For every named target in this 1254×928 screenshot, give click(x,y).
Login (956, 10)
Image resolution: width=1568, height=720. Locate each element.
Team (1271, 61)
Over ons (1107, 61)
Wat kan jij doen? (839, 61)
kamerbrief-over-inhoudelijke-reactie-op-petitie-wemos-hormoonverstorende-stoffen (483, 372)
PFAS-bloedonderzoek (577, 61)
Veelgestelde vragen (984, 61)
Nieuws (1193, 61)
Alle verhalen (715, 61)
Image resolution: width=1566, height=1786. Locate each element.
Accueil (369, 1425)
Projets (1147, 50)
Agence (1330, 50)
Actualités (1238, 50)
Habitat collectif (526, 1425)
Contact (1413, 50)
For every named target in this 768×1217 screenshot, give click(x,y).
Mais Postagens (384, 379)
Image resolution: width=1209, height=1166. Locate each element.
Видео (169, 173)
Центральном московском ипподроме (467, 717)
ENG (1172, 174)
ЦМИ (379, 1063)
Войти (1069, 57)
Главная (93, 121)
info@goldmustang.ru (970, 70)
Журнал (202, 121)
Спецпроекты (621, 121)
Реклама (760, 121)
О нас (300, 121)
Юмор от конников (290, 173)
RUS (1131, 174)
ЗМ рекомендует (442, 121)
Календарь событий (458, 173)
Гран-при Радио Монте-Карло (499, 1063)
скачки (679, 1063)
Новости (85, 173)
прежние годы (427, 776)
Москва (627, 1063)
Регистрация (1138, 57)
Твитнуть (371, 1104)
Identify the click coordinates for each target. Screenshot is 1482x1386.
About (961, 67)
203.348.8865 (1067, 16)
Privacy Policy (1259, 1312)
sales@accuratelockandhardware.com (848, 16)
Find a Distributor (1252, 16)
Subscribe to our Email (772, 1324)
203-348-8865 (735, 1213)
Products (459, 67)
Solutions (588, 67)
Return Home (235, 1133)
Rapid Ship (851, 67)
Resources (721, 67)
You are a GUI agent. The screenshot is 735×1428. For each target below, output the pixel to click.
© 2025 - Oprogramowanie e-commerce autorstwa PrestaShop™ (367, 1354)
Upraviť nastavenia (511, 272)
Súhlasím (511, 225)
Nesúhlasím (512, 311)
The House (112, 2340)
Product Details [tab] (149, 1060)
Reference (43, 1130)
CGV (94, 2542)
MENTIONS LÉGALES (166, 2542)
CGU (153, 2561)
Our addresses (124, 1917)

### [What you will do]
Write every line of the material out again exactly.

### [Exercise result]
For every named target in this 1254×928 screenshot, give click(x,y).
Login (956, 10)
Image resolution: width=1568, height=720. Locate each element.
Team (1271, 61)
Over ons (1107, 61)
Wat kan jij doen? (839, 61)
kamerbrief-over-inhoudelijke-reactie-op-petitie-wemos-hormoonverstorende-stoffen (483, 372)
PFAS-bloedonderzoek (577, 61)
Veelgestelde vragen (984, 61)
Nieuws (1193, 61)
Alle verhalen (715, 61)
Image resolution: width=1566, height=1786. Locate each element.
Accueil (369, 1425)
Projets (1147, 50)
Agence (1330, 50)
Actualités (1238, 50)
Habitat collectif (526, 1425)
Contact (1413, 50)
For every named target in this 768×1217 screenshot, give click(x,y).
Mais Postagens (384, 379)
Image resolution: width=1209, height=1166. Locate each element.
Видео (169, 173)
Центральном московском ипподроме (467, 717)
ENG (1172, 174)
ЦМИ (379, 1063)
Войти (1069, 57)
Главная (93, 121)
info@goldmustang.ru (970, 70)
Журнал (202, 121)
Спецпроекты (621, 121)
Реклама (760, 121)
О нас (300, 121)
Юмор от конников (290, 173)
RUS (1131, 174)
ЗМ рекомендует (442, 121)
Календарь событий (458, 173)
Гран-при Радио Монте-Карло (499, 1063)
скачки (679, 1063)
Новости (85, 173)
прежние годы (427, 776)
Москва (627, 1063)
Регистрация (1138, 57)
Твитнуть (371, 1104)
Identify the click coordinates for each target. Screenshot is 1482x1386.
About (961, 67)
203.348.8865 (1067, 16)
Privacy Policy (1259, 1312)
sales@accuratelockandhardware.com (848, 16)
Find a Distributor (1252, 16)
Subscribe to our Email (772, 1324)
203-348-8865 (735, 1213)
Products (459, 67)
Solutions (588, 67)
Return Home (235, 1133)
Rapid Ship (851, 67)
Resources (721, 67)
You are a GUI agent. The screenshot is 735×1428. For each target below, output the pixel to click.
© 2025 - Oprogramowanie e-commerce autorstwa PrestaShop™ (367, 1354)
Upraviť nastavenia (511, 272)
Súhlasím (511, 225)
Nesúhlasím (512, 311)
The House (112, 2340)
Product Details [tab] (149, 1060)
Reference (43, 1130)
CGV (94, 2542)
MENTIONS LÉGALES (166, 2542)
CGU (153, 2561)
Our addresses (124, 1917)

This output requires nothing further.